### [Work required]
Below are lines of records; copy exactly those from the one containing "Klassisches T-Shirt aus" through the one containing "(831 votos)", leaving the pictures behind.

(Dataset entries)
* * *

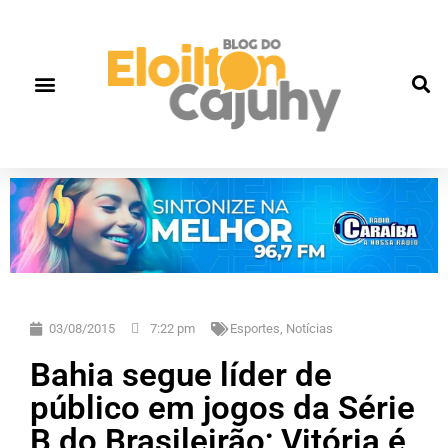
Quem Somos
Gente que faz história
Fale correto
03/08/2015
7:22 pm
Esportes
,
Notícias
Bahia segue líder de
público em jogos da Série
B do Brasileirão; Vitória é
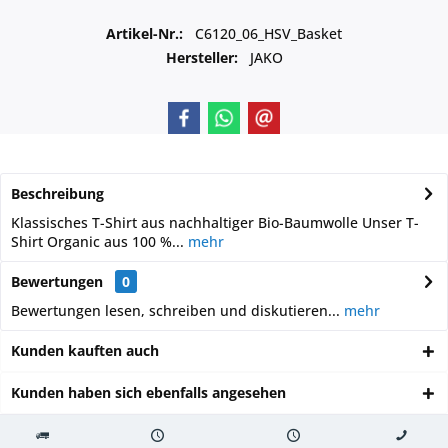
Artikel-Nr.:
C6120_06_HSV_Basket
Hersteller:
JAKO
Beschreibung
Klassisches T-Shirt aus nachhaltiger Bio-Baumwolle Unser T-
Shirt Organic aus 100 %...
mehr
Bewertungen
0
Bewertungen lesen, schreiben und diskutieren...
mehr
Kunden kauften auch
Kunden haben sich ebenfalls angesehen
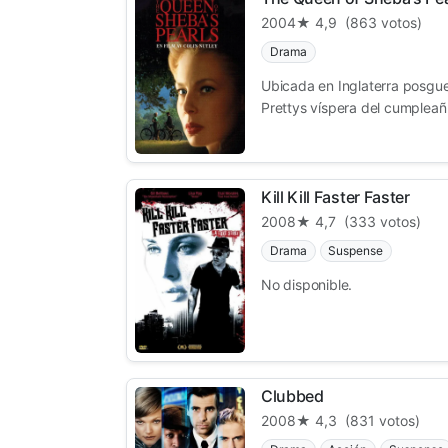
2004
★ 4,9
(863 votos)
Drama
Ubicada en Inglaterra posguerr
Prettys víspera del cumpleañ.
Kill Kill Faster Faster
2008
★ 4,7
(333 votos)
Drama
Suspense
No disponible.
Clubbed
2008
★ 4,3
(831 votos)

* * *

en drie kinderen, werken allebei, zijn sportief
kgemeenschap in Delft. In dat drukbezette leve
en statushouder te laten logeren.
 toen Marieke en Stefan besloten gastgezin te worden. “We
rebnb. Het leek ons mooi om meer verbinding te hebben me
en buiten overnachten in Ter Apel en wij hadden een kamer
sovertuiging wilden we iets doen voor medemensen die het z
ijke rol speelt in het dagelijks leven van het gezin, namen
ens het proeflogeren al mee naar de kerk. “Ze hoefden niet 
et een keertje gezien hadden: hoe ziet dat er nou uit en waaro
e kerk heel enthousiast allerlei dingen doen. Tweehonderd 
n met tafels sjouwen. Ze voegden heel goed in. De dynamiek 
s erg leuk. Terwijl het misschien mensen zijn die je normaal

* * *

### [Task output]
Klassisches T-Shirt aus nachhaltiger Bio-Baumwolle Unser T-
Shirt Organic aus 100 %...
mehr
Bewertungen
0
Bewertungen lesen, schreiben und diskutieren...
mehr
Kunden kauften auch
Kunden haben sich ebenfalls angesehen
2004
★ 4,9
(863 votos)
Drama
Ubicada en Inglaterra posguerr
Prettys víspera del cumpleañ.
Kill Kill Faster Faster
2008
★ 4,7
(333 votos)
Drama
Suspense
No disponible.
Clubbed
2008
★ 4,3
(831 votos)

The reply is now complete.